In response to the demand for efficient and accurate recognition of traffic police gestures by driverless vehicles, this paper introduces a novel traffic police gesture recognition framework (Novel Traffic Police Gesture Recognizer, NTPGR). Initially, keypoints related to traffic police gestures are extracted using the Efficient Progressive Feature Fusion Network (EPFFNet), followed by feature modeling and fusion to enable the recognition network to better learn the temporal characteristics of gestures. Additionally, a convolution network branch and a hybrid attention branch are incorporated to further extract skeleton information from the traffic police gesture data, assign different temporal weights to key frames, and enhance the focus on important channels. Finally, in conjunction with Long Short Term Memory (LSTM), a multi-branch gesture recognition network, termed the Multi-Sequence Gesture Recognition Network (MSNet), is proposed to facilitate the integration of three branches of gesture features, thereby enhancing the targeted extraction of temporal characteristics in traffic police gestures. Experimental results indicate that NTPGR achieves 97.56% and 96.76% accuracy on the Police Gesture Dataset and UTD-MHAD Dataset, respectively, as well as average response times of 0.76s and 0.74s. It not only recognizes traffic police gestures in real-time with high efficiency but also demonstrates strong robustness and Credibility in recognizing gestures in complex environments and dynamic scenarios.

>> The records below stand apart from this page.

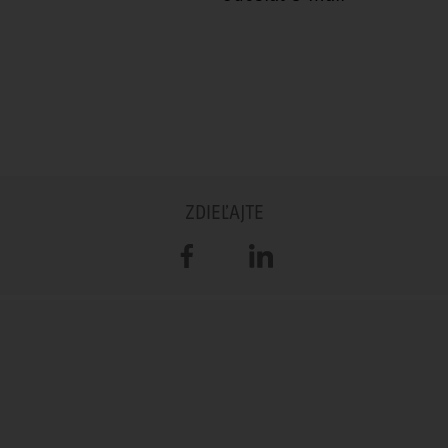
ZDIEĽAJTE
Facebook
LinkedIn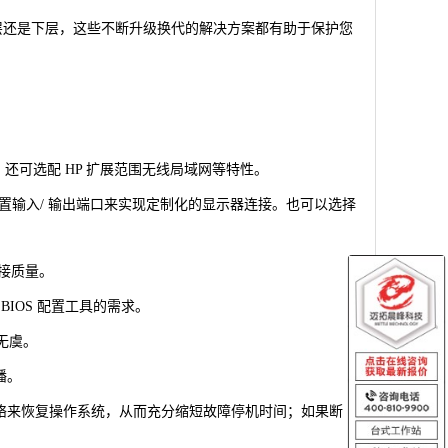
的上层还是下层，这些不断升级换代的解决方案都有助于保护您
静的运行，还可选配 HP 扩展范围无线局域网等特性。
，利用可配置的后置输入/ 输出端口来实现定制化的显示器连接。也可以选择
连接质量。
 BIOS 配置工具的需求。
全无虞。
播。
-Fi® 网络来恢复操作系统，从而充分缩短故障停机时间；如果断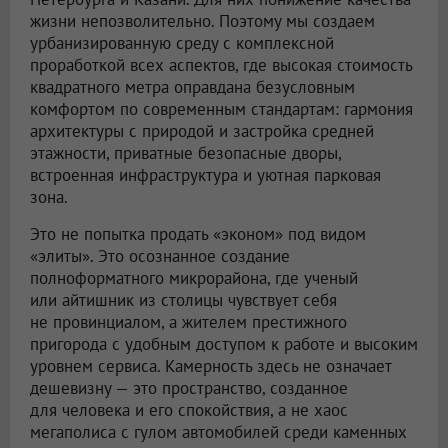
жизни непозволительно. Поэтому мы создаем
урбанизированную среду с комплексной
проработкой всех аспектов, где высокая стоимость
квадратного метра оправдана безусловным
комфортом по современным стандартам: гармония
архитектуры с природой и застройка средней
этажности, приватные безопасные дворы,
встроенная инфраструктура и уютная парковая
зона.
Это не попытка продать «эконом» под видом
«элиты». Это осознанное создание
полноформатного микрорайона, где ученый
или айтишник из столицы чувствует себя
не провинциалом, а жителем престижного
пригорода с удобным доступом к работе и высоким
уровнем сервиса. Камерность здесь не означает
дешевизну — это пространство, созданное
для человека и его спокойствия, а не хаос
мегаполиса с гулом автомобилей среди каменных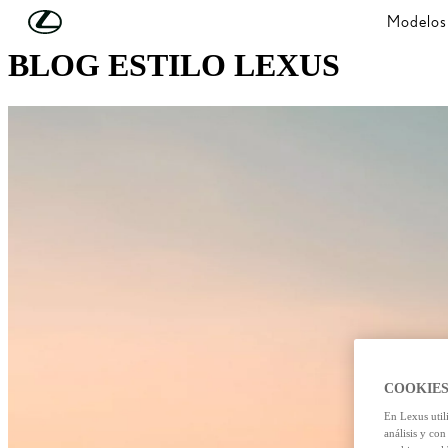
Skip to Main Content
(Press Enter)
Modelos
BLOG ESTILO LEXUS
COOKIES
En Lexus util
análisis y con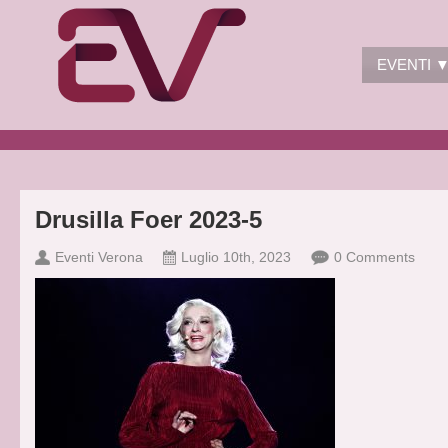
EVENTI 
Drusilla Foer 2023-5
Eventi Verona
Luglio 10th, 2023
0 Comments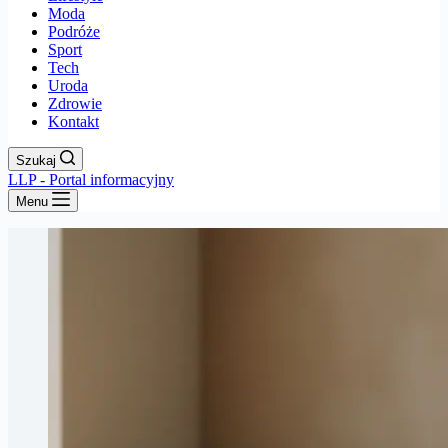
Moda
Podróże
Sport
Tech
Uroda
Zdrowie
Kontakt
Szukaj
LLP - Portal informacyjny
Menu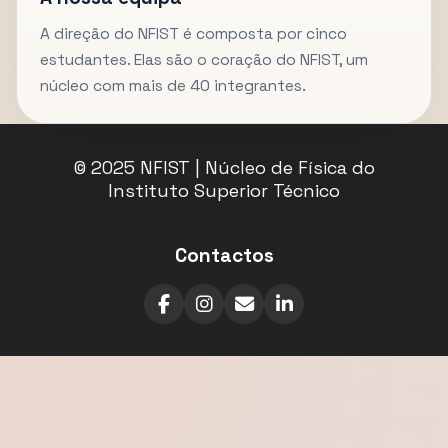
A direção do NFIST é composta por cinco
estudantes. Elas são o coração do NFIST, um
núcleo com mais de 40 integrantes.
© 2025 NFIST | Núcleo de Física do
Instituto Superior Técnico
Contactos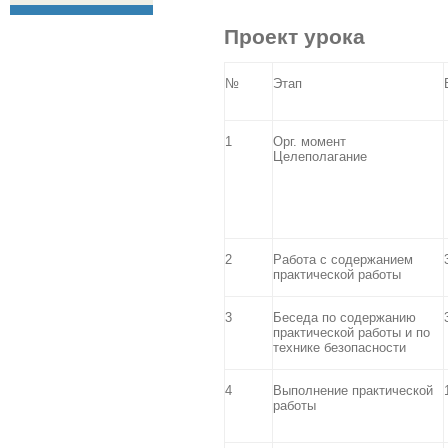
Проект урока
№
Этап
1
Орг. момент
Целеполагание
2
Работа с содержанием
практической работы
3
Беседа по содержанию
практической работы и по
технике безопасности
4
Выполнение практической
работы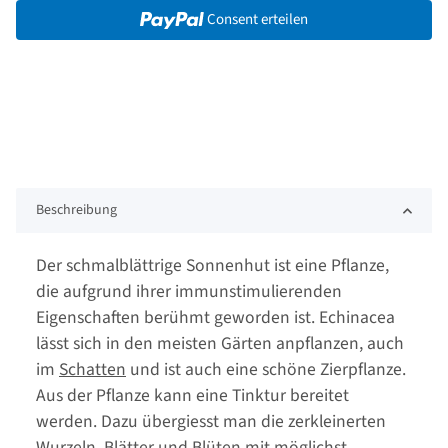
Consent erteilen
Beschreibung
Der schmalblättrige Sonnenhut ist eine Pflanze,
die aufgrund ihrer immunstimulierenden
Eigenschaften berühmt geworden ist. Echinacea
lässt sich in den meisten Gärten anpflanzen, auch
im
Schatten
und ist auch eine schöne Zierpflanze.
Aus der Pflanze kann eine Tinktur bereitet
werden. Dazu übergiesst man die zerkleinerten
Wurzeln, Blätter und Blüten mit möglichst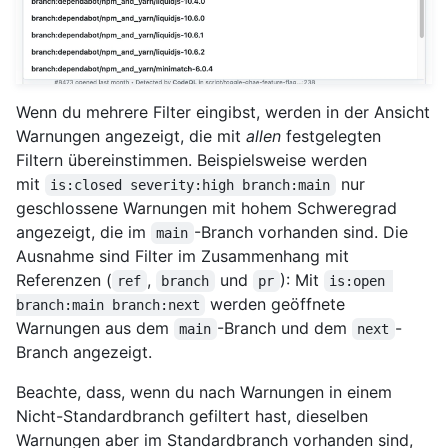
Wenn du mehrere Filter eingibst, werden in der Ansicht
Warnungen angezeigt, die mit
allen
festgelegten
Filtern übereinstimmen. Beispielsweise werden
mit
nur
is:closed severity:high branch:main
geschlossene Warnungen mit hohem Schweregrad
angezeigt, die im
-Branch vorhanden sind. Die
main
Ausnahme sind Filter im Zusammenhang mit
Referenzen (
,
und
): Mit
ref
branch
pr
is:open 
werden geöffnete
branch:main branch:next
Warnungen aus dem
-Branch und dem
-
main
next
Branch angezeigt.
Beachte, dass, wenn du nach Warnungen in einem
Nicht-Standardbranch gefiltert hast, dieselben
Warnungen aber im Standardbranch vorhanden sind,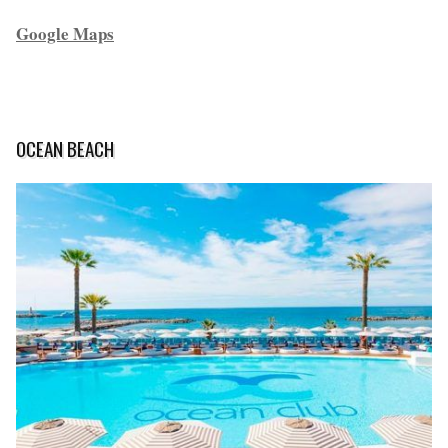
Google Maps
OCEAN BEACH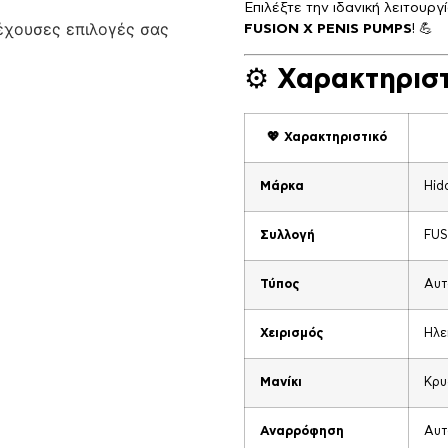
Επιλέξτε την ιδανική λειτουρ
ρέχουσες επιλογές σας
FUSION X PENIS PUMPS
! 💪
⚙️
Χαρακτηριστ
💖 Χαρακτηριστικό
Μάρκα
Hid
Συλλογή
FUS
Τύπος
Αυτ
Χειρισμός
Ηλε
Μανίκι
Κρυ
Αναρρόφηση
Αυτ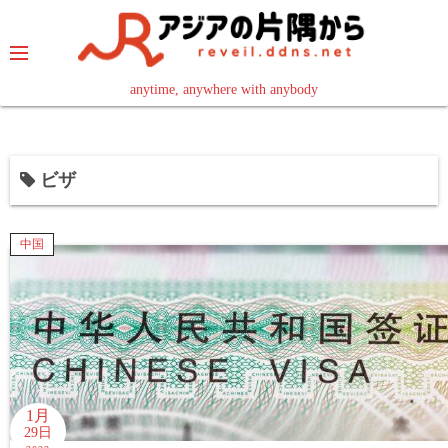
コ
ン
テ
ン
anytime, anywhere with anybody
read in your language
ツ
へ
ス
ビザ
キ
ッ
プ
中国
1月
29日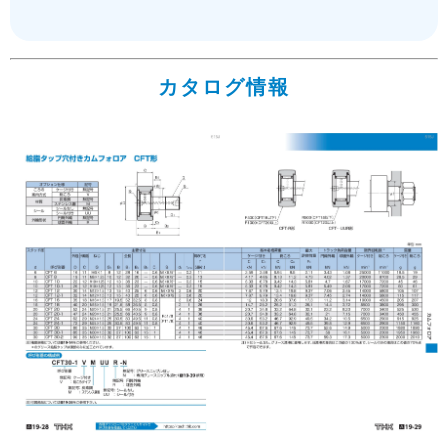
カタログ情報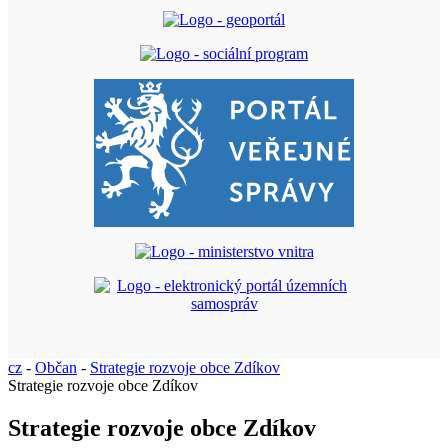
cz
-
Občan
-
Strategie rozvoje obce Zdíkov
Strategie rozvoje obce Zdíkov
Strategie rozvoje obce Zdíkov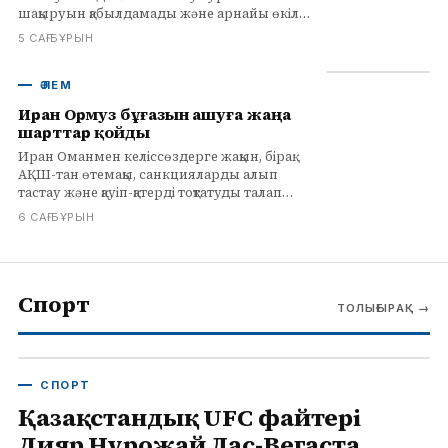
шақыруын қабылдамады және арнайы өкіл
қажеттігін жоққа шығарды, заңды рәсімдерді
5 САҒ БҰРЫН
алға тартты.
ӘЛЕМ
Иран Ормуз бұғазын ашуға жаңа
шарттар қойды
Иран Оманмен келіссөздерге жақын, бірақ
АҚШ-тан өтемақы, санкцияларды алып
тастау және қауіп-қатерді тоқтатуды талап
етеді. Ормуз бұғазының ашылуы
6 САҒ БҰРЫН
Вашингтонның келісіміне байланысты.
Спорт
ТОЛЫҒЫРАҚ
→
СПОРТ
Қазақстандық UFC файтері
Дияр Нұрғожай Лас-Вегаста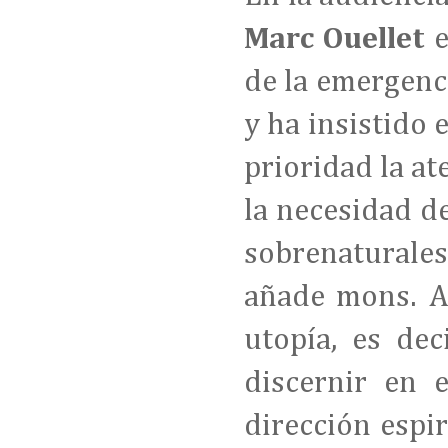
Marc Ouellet
e
de la emergenc
y ha insistido 
prioridad la a
la necesidad d
sobrenaturale
añade mons. A
utopía, es de
discernir en 
dirección espi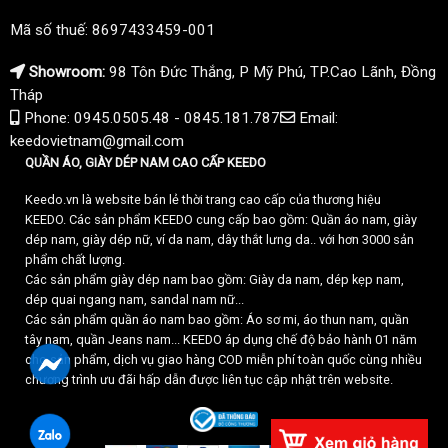
Mã số thuế: 8697433459-001
Showroom:
98 Tôn Đức Thắng, P Mỹ Phú, TP.Cao Lãnh, Đồng
Tháp
Phone: 0945.0505.48 - 0845.181.787
Email:
keedovietnam@gmail.com
QUẦN ÁO, GIÀY DÉP NAM CAO CẤP KEEDO
Keedo.vn là website bán lẻ thời trang cao cấp của thương hiệu
KEEDO. Các sản phẩm KEEDO cung cấp bao gồm: Quần áo nam, giày
dép nam, giày dép nữ, ví da nam, dây thắt lưng da.. với hơn 3000 sản
phẩm chất lượng.
Các sản phẩm giày dép nam bao gồm: Giày da nam, dép kẹp nam,
dép quai ngang nam, sandal nam nữ...
Các sản phẩm quần áo nam bao gồm: Áo sơ mi, áo thun nam, quần
tây nam, quần Jeans nam... KEEDO áp dụng chế độ bảo hành 01 năm
cho sản phẩm, dịch vụ giao hàng COD miễn phí toàn quốc cùng nhiều
chương trình ưu đãi hấp dẫn được liên tục cập nhật trên website.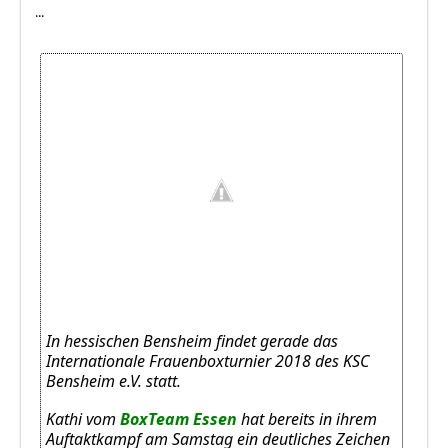
...
In hessischen Bensheim findet gerade das
Internationale Frauenboxturnier 2018 des KSC
Bensheim e.V. statt.
Kathi vom
BoxTeam Essen
hat bereits in ihrem
Auftaktkampf am Samstag ein deutliches Zeichen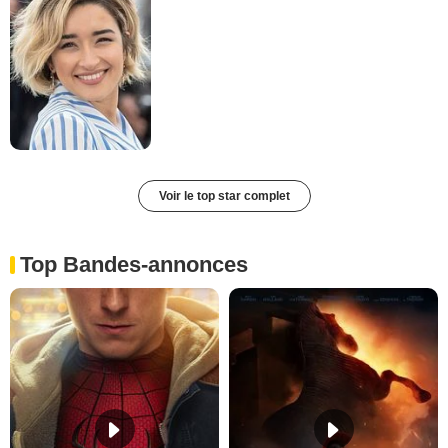
Voir le top star complet
Top Bandes-annonces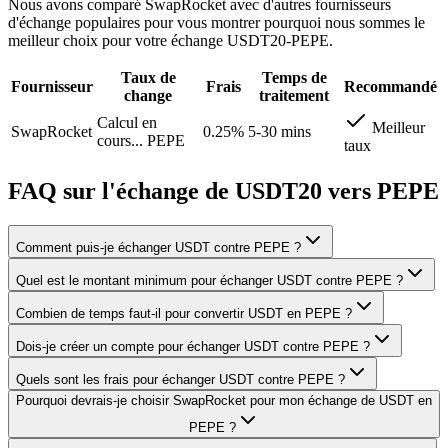
Nous avons comparé SwapRocket avec d'autres fournisseurs
d'échange populaires pour vous montrer pourquoi nous sommes le
meilleur choix pour votre échange USDT20-PEPE.
Taux de
Temps de
Fournisseur
Frais
Recommandé
change
traitement
Calcul en
Meilleur
SwapRocket
0.25%
5-30 mins
cours...
PEPE
taux
FAQ sur l'échange de USDT20 vers PEPE
Comment puis-je échanger USDT contre PEPE ?
Quel est le montant minimum pour échanger USDT contre PEPE ?
Combien de temps faut-il pour convertir USDT en PEPE ?
Dois-je créer un compte pour échanger USDT contre PEPE ?
Quels sont les frais pour échanger USDT contre PEPE ?
Pourquoi devrais-je choisir SwapRocket pour mon échange de USDT en
PEPE ?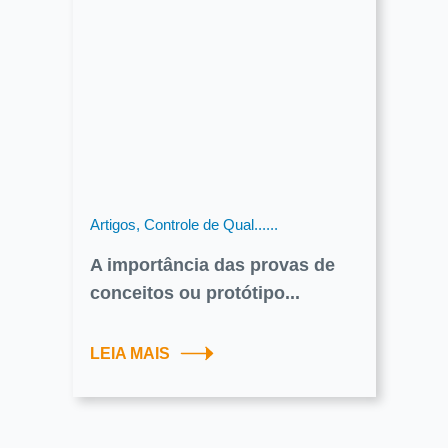
Artigos, Controle de Qual......
A importância das provas de
conceitos ou protótipo...
LEIA MAIS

针对无人驾驶车辆对高效准确识别交警手势的需求,本文介绍了一种新颖的交警手势识别框架(Novel Traffic Police Gesture Recognizer,NTPGR)。首先,使用高效渐进特征融合网络(EPFFNet)提取与交警手势相关的关键点,然后进行特征建模和融合,使识别网络能够更好地学习手势的时间特征。此外,引入了一个卷积网络分支和一个混合注意力分支,以进一步从交警手势数据中提取骨架信息,为关键帧分配不同的时间权重,并增强对重要通道的关注。最后,结合长短期记忆(LSTM),提出了一种多分支手势识别网络,称为多序列手势识别网络(MSNet),以促进手势特征的三个分支的整合,从而增强对交警手势时间特征的针对性提取。实验结果表明,NTPGR在交警手势数据集和UTD-MHAD数据集上的准确率分别达到97.56%和96.76%,平均响应时间分别为0.76秒和0.74秒。它不仅能高效实时地识别交警手势,而且在复杂环境和动态场景中识别手势时表现出强大的鲁棒性和可信度。